TASK ▸
Please give the listing again in full, leaving out its images.

RECORDS ▸
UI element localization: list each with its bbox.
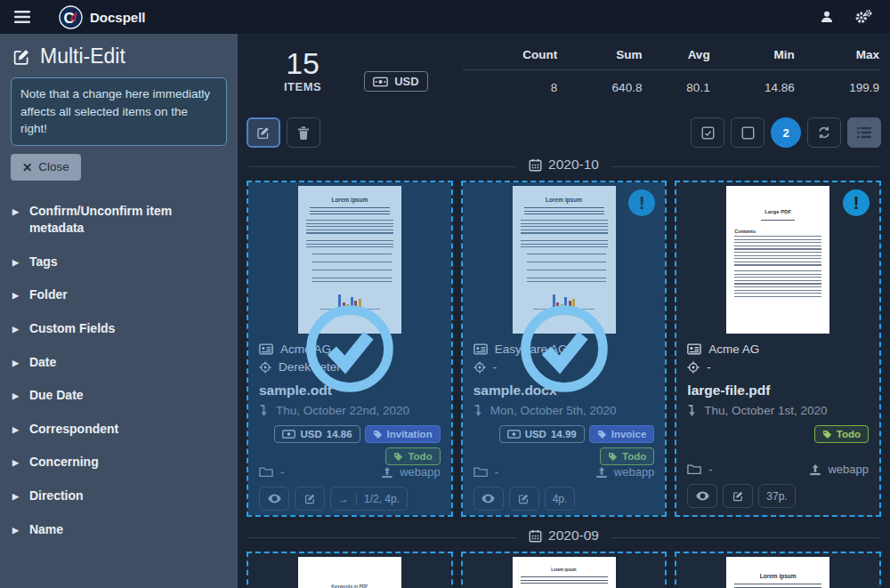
accordion-item-custom-fields[interactable]: ▶ Custom Fields (11, 312, 227, 346)
document-preview[interactable]: Keywords in PDF (248, 553, 451, 588)
accordion-label: Confirm/Unconfirm item metadata (29, 203, 225, 238)
id-card-icon (687, 343, 701, 355)
tag-badge-todo[interactable]: Todo (814, 425, 869, 443)
check-square-icon (701, 126, 715, 140)
close-button-label: Close (38, 160, 69, 173)
document-preview[interactable]: Lorem ipsum (676, 553, 879, 588)
sync-icon (817, 125, 831, 140)
docspell-logo-icon: C d (59, 5, 83, 29)
item-card-sample-odt[interactable]: Lorem ipsum (247, 181, 453, 517)
edit-icon (256, 125, 271, 140)
sidebar-title: Multi-Edit (11, 41, 227, 77)
delete-selected-button[interactable] (287, 117, 320, 148)
preview-doc-title: Keywords in PDF (306, 584, 393, 588)
item-card[interactable]: Keywords in PDF (247, 552, 453, 588)
refresh-button[interactable] (807, 117, 841, 148)
settings-gears-icon[interactable] (854, 9, 872, 25)
svg-text:d: d (70, 10, 77, 23)
accordion-item-direction[interactable]: ▶ Direction (11, 479, 227, 513)
square-icon (741, 126, 755, 140)
item-card-sample-docx[interactable]: ! Lorem ipsum (461, 181, 668, 517)
edit-icon (732, 490, 744, 502)
item-count-value: 15 (284, 48, 321, 80)
selected-count-badge[interactable]: 2 (771, 117, 801, 148)
stats-val-max: 199.9 (797, 70, 881, 106)
caret-right-icon: ▶ (12, 424, 19, 439)
item-badges: Todo (687, 425, 869, 443)
item-card[interactable]: Lorem ipsum (461, 552, 668, 588)
accordion-item-tags[interactable]: ▶ Tags (11, 246, 227, 279)
user-account-icon[interactable] (819, 9, 835, 25)
item-name[interactable]: large-file.pdf (687, 383, 869, 399)
stats-col-avg: Avg (643, 43, 711, 70)
item-date: Thu, October 1st, 2020 (704, 404, 827, 417)
accordion-label: Tags (29, 254, 58, 271)
pages-label: 37p. (766, 490, 787, 503)
accordion-item-confirm-metadata[interactable]: ▶ Confirm/Unconfirm item metadata (11, 195, 227, 246)
caret-right-icon: ▶ (12, 290, 19, 304)
items-content: 15 ITEMS USD Count Sum Avg Min Max 8 640… (238, 34, 890, 588)
item-card-large-file-pdf[interactable]: ! Large PDF Contents Acme AG (675, 181, 881, 517)
hamburger-menu-icon[interactable] (11, 5, 34, 28)
calendar-icon (529, 529, 542, 543)
stats-val-avg: 80.1 (643, 70, 711, 106)
due-alert-icon: ! (843, 189, 870, 216)
document-preview[interactable]: Lorem ipsum (463, 553, 666, 588)
accordion-item-folder[interactable]: ▶ Folder (11, 278, 227, 312)
tag-label: Todo (837, 429, 861, 439)
preview-doc-title: Large PDF (734, 209, 821, 214)
app-title: Docspell (90, 10, 146, 25)
list-view-button[interactable] (847, 117, 881, 148)
multi-edit-note: Note that a change here immediatly affec… (11, 77, 227, 146)
concerning-name: - (707, 360, 711, 374)
multi-edit-toggle-button[interactable] (247, 117, 280, 148)
date-group-header: 2020-10 (247, 157, 881, 176)
currency-badge: USD (364, 71, 427, 92)
accordion-item-concerning[interactable]: ▶ Concerning (11, 446, 227, 479)
arrow-down-icon (687, 404, 697, 417)
source-value: webapp (828, 463, 869, 476)
close-icon: ✕ (22, 160, 32, 174)
accordion-item-due-date[interactable]: ▶ Due Date (11, 379, 227, 413)
caret-right-icon: ▶ (12, 206, 19, 238)
accordion-label: Concerning (29, 454, 99, 471)
app-brand[interactable]: C d Docspell (59, 5, 146, 29)
stats-val-sum: 640.8 (559, 70, 643, 106)
concerning-row: - (687, 360, 869, 374)
caret-right-icon: ▶ (12, 324, 19, 338)
pages-button[interactable]: 37p. (758, 484, 795, 508)
date-group-label: 2020-10 (548, 157, 599, 173)
sidebar-title-text: Multi-Edit (40, 44, 125, 68)
caret-right-icon: ▶ (12, 491, 19, 505)
item-details: Acme AG - large-file.pdf Thu, October 1s… (676, 336, 879, 515)
card-footer: 37p. (687, 484, 869, 508)
item-count-block: 15 ITEMS (284, 48, 321, 93)
top-navbar: C d Docspell (0, 0, 890, 34)
close-button[interactable]: ✕ Close (11, 154, 81, 181)
deselect-all-button[interactable] (731, 117, 765, 148)
tag-icon (822, 430, 832, 439)
list-icon (857, 126, 871, 139)
select-all-button[interactable] (691, 117, 724, 148)
person-crosshair-icon (687, 361, 700, 374)
accordion-item-name[interactable]: ▶ Name (11, 513, 227, 547)
accordion-item-correspondent[interactable]: ▶ Correspondent (11, 413, 227, 447)
correspondent-row: Acme AG (687, 342, 869, 356)
upload-icon (809, 463, 821, 476)
item-date-row: Thu, October 1st, 2020 (687, 404, 869, 417)
preview-eye-button[interactable] (687, 484, 717, 508)
multi-edit-sidebar: Multi-Edit Note that a change here immed… (0, 34, 238, 588)
cards-row-2020-10: Lorem ipsum (247, 181, 881, 517)
items-toolbar: 2 (247, 117, 881, 148)
accordion-label: Date (29, 354, 56, 372)
stats-header: 15 ITEMS USD Count Sum Avg Min Max 8 640… (247, 39, 881, 105)
item-count-label: ITEMS (284, 80, 321, 93)
preview-doc-title: Lorem ipsum (521, 568, 608, 572)
item-card[interactable]: Lorem ipsum (675, 552, 881, 588)
accordion-item-date[interactable]: ▶ Date (11, 346, 227, 380)
caret-right-icon: ▶ (12, 525, 19, 539)
calendar-icon (529, 158, 542, 172)
cards-row-2020-09: Keywords in PDF Lorem ipsum Lorem ipsum (247, 552, 881, 588)
caret-right-icon: ▶ (12, 358, 19, 372)
edit-item-button[interactable] (723, 484, 753, 508)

ANSWER SECTION ▸
UI element localization: list each with its bbox.
accordion-item-custom-fields[interactable]: ▶ Custom Fields (11, 312, 227, 346)
document-preview[interactable]: Keywords in PDF (248, 553, 451, 588)
accordion-label: Confirm/Unconfirm item metadata (29, 203, 225, 238)
id-card-icon (687, 343, 701, 355)
tag-badge-todo[interactable]: Todo (814, 425, 869, 443)
check-square-icon (701, 126, 715, 140)
close-button-label: Close (38, 160, 69, 173)
document-preview[interactable]: Lorem ipsum (676, 553, 879, 588)
sync-icon (817, 125, 831, 140)
docspell-logo-icon: C d (59, 5, 83, 29)
item-card-sample-odt[interactable]: Lorem ipsum (247, 181, 453, 517)
edit-icon (256, 125, 271, 140)
sidebar-title: Multi-Edit (11, 41, 227, 77)
delete-selected-button[interactable] (287, 117, 320, 148)
preview-doc-title: Keywords in PDF (306, 584, 393, 588)
item-card[interactable]: Keywords in PDF (247, 552, 453, 588)
refresh-button[interactable] (807, 117, 841, 148)
settings-gears-icon[interactable] (854, 9, 872, 25)
svg-text:d: d (70, 10, 77, 23)
accordion-item-direction[interactable]: ▶ Direction (11, 479, 227, 513)
square-icon (741, 126, 755, 140)
item-card-sample-docx[interactable]: ! Lorem ipsum (461, 181, 668, 517)
edit-icon (732, 490, 744, 502)
item-count-value: 15 (284, 48, 321, 80)
selected-count-badge[interactable]: 2 (771, 117, 801, 148)
stats-val-max: 199.9 (797, 70, 881, 106)
caret-right-icon: ▶ (12, 424, 19, 439)
item-badges: Todo (687, 425, 869, 443)
item-card[interactable]: Lorem ipsum (461, 552, 668, 588)
accordion-item-tags[interactable]: ▶ Tags (11, 246, 227, 279)
user-account-icon[interactable] (819, 9, 835, 25)
item-name[interactable]: large-file.pdf (687, 383, 869, 399)
stats-col-avg: Avg (643, 43, 711, 70)
item-date: Thu, October 1st, 2020 (704, 404, 827, 417)
accordion-label: Tags (29, 254, 58, 271)
pages-label: 37p. (766, 490, 787, 503)
accordion-item-confirm-metadata[interactable]: ▶ Confirm/Unconfirm item metadata (11, 195, 227, 246)
caret-right-icon: ▶ (12, 290, 19, 304)
items-content: 15 ITEMS USD Count Sum Avg Min Max 8 640… (238, 34, 890, 588)
item-card-large-file-pdf[interactable]: ! Large PDF Contents Acme AG (675, 181, 881, 517)
hamburger-menu-icon[interactable] (11, 5, 34, 28)
calendar-icon (529, 529, 542, 543)
stats-val-avg: 80.1 (643, 70, 711, 106)
due-alert-icon: ! (843, 189, 870, 216)
document-preview[interactable]: Lorem ipsum (463, 553, 666, 588)
accordion-item-folder[interactable]: ▶ Folder (11, 278, 227, 312)
tag-label: Todo (837, 429, 861, 439)
preview-doc-title: Large PDF (734, 209, 821, 214)
app-title: Docspell (90, 10, 146, 25)
list-view-button[interactable] (847, 117, 881, 148)
multi-edit-note: Note that a change here immediatly affec… (11, 77, 227, 146)
concerning-name: - (707, 360, 711, 374)
multi-edit-toggle-button[interactable] (247, 117, 280, 148)
date-group-header: 2020-10 (247, 157, 881, 176)
currency-badge: USD (364, 71, 427, 92)
accordion-item-concerning[interactable]: ▶ Concerning (11, 446, 227, 479)
arrow-down-icon (687, 404, 697, 417)
source-value: webapp (828, 463, 869, 476)
close-icon: ✕ (22, 160, 32, 174)
accordion-item-due-date[interactable]: ▶ Due Date (11, 379, 227, 413)
caret-right-icon: ▶ (12, 206, 19, 238)
accordion-label: Concerning (29, 454, 99, 471)
app-brand[interactable]: C d Docspell (59, 5, 146, 29)
stats-val-sum: 640.8 (559, 70, 643, 106)
concerning-row: - (687, 360, 869, 374)
caret-right-icon: ▶ (12, 324, 19, 338)
pages-button[interactable]: 37p. (758, 484, 795, 508)
date-group-label: 2020-10 (548, 157, 599, 173)
sidebar-title-text: Multi-Edit (40, 44, 125, 68)
caret-right-icon: ▶ (12, 491, 19, 505)
item-details: Acme AG - large-file.pdf Thu, October 1s… (676, 336, 879, 515)
card-footer: 37p. (687, 484, 869, 508)
item-count-block: 15 ITEMS (284, 48, 321, 93)
top-navbar: C d Docspell (0, 0, 890, 34)
close-button[interactable]: ✕ Close (11, 154, 81, 181)
deselect-all-button[interactable] (731, 117, 765, 148)
tag-icon (822, 430, 832, 439)
list-icon (857, 126, 871, 139)
select-all-button[interactable] (691, 117, 724, 148)
person-crosshair-icon (687, 361, 700, 374)
accordion-item-name[interactable]: ▶ Name (11, 513, 227, 547)
accordion-item-correspondent[interactable]: ▶ Correspondent (11, 413, 227, 447)
correspondent-row: Acme AG (687, 342, 869, 356)
upload-icon (809, 463, 821, 476)
item-date-row: Thu, October 1st, 2020 (687, 404, 869, 417)
preview-eye-button[interactable] (687, 484, 717, 508)
multi-edit-sidebar: Multi-Edit Note that a change here immed… (0, 34, 238, 588)
cards-row-2020-10: Lorem ipsum (247, 181, 881, 517)
items-toolbar: 2 (247, 117, 881, 148)
accordion-label: Date (29, 354, 56, 372)
stats-header: 15 ITEMS USD Count Sum Avg Min Max 8 640… (247, 39, 881, 105)
item-count-label: ITEMS (284, 80, 321, 93)
preview-doc-title: Lorem ipsum (521, 568, 608, 572)
item-card[interactable]: Lorem ipsum (675, 552, 881, 588)
accordion-item-date[interactable]: ▶ Date (11, 346, 227, 380)
caret-right-icon: ▶ (12, 525, 19, 539)
calendar-icon (529, 158, 542, 172)
cards-row-2020-09: Keywords in PDF Lorem ipsum Lorem ipsum (247, 552, 881, 588)
caret-right-icon: ▶ (12, 358, 19, 372)
edit-item-button[interactable] (723, 484, 753, 508)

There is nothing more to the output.